Everything from the line containing "mismo va desarrollándose la vida" to the last line of the entries must be reproduced exactly, and nothing outside that range.

↓

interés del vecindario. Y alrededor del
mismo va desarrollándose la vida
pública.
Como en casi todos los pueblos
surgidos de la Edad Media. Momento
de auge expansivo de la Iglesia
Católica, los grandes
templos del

↑

## COMPLETED EXERCISE
mismo va desarrollándose la vida
pública.
Como en casi todos los pueblos
surgidos de la Edad Media. Momento
de auge expansivo de la Iglesia
Católica, los grandes
templos del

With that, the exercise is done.